Experts say that the municipalities tend to increase taxes on businesses rather than private individuals because private individuals constitute a larger voter base.
Since January, municipalities have had the power to determine local tax rates without state approval. Some expectations - that municipalities would unrealistically raise taxes - have been fulfilled.
Employer unions and business associations are critical of new local tax rates, suggesting that some municipalities increased levels by more than 100 percent.
They warn that high local taxes could liquidate businesses.
The city of Bratislava is not enthusiastic about the tax revision and says tax increases are justified.
"The municipalities have lost considerable sources of financing in the form of state subsidies. Bratislava itself lost a state subsidy for mass transportation worth Sk0.9 billion (€23.2 million) annually. These losses were supposed to be offset by giving towns the right to set local taxes, most importantly real estate taxes, freely and without any limits," Milan Vajda, the spokesperson for Mayor Andrej Ďurkovský, told The Slovak Spectator.
According to the mayor's office, the city was able to offset all losses in subsidies in mass transportation and social services by increasing real estate taxes.
The Bratislava City Council will meet on September 22 to discuss possible impacts of revision might have on Bratislava's pocket.
"The revision contradicts the principles of last year's reform [fiscal decentralization]. The municipalities, with their tax policies, take direct responsibility towards its citizens and we feel that installing a ceiling is not justified," Vajda said.
Local taxes climbed mainly in larger cities.
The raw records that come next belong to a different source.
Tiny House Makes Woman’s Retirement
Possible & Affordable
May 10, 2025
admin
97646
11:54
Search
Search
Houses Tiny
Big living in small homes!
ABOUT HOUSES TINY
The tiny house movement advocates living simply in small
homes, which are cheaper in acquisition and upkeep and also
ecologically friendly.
Jaslovské Bohunice, home to one of Slovakia's two nuclear power plants, levied the highest real estate tax increase, charging power plant operator Slovenské elektrárne Sk500 (€12.9) per square metre as opposed to the previous Sk50 (€1.30) per square metre.
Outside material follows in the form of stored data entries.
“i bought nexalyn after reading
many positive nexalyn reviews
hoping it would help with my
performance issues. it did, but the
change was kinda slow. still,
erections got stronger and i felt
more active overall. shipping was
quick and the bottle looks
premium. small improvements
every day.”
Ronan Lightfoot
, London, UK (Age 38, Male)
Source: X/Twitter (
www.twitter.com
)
The increase pumped the municipal's budget up Sk65 million (€1.7 million), taking in Sk90 million (€2.3 million) instead of last year's Sk25 million (€644,000).
Jaslovské Bohunice mayor Peter Ryška told business daily Hospodárske noviny that if the Finance Ministry's proposal to limit real estate taxes goes through, "the whole of Europe will know." The mayor says that the municipality has the right to interrupt the operation of the nuclear power plant.
"We will block the roads so that workers cannot enter," Ryška told the daily. "After a certain time the blocks will shut down."
Jaslovské Bohunice agreed to build integral storage for nuclear waste on its territory in exchange for a liberal tax system.
Restaurant owners in Bratislava were also hit by real estate tax increases, seeing them climb to around Sk50,000 (€1,288) annually.
About 70 restaurants in Bratislava's Old Town organized a strike in March, closing one weekday at lunch to protest the tax increases on outdoor patios.
Since January 2005, municipalities have been able to set taxes on property, dog ownership, public area usage, accommodation services, vending machines, gaming machines, car entry to historic areas of towns and for nuclear facilities.
As part of fiscal decentralization, the state also handed the fiscal reins to regional governments, allowing municipalities to take a direct proportion of individual income taxes into their budgets.
Most mayors welcomed fiscal decentralization of regional budgets. They said it would redistribute public finances in a way that treats towns and villages more fairly than before. However, experts warned in December 2004 that citizens of larger towns would likely end up paying higher local taxes, mainly real estate tax.
Another downside to decentralization, some argued, is that municipalities would be forced to raise taxes to make ends meet while the state would remain the "nice guy" in the eyes of citizens. For example, municipalities have to make up for lost state subsidies for social projects, such as mass transportation, by raising taxes.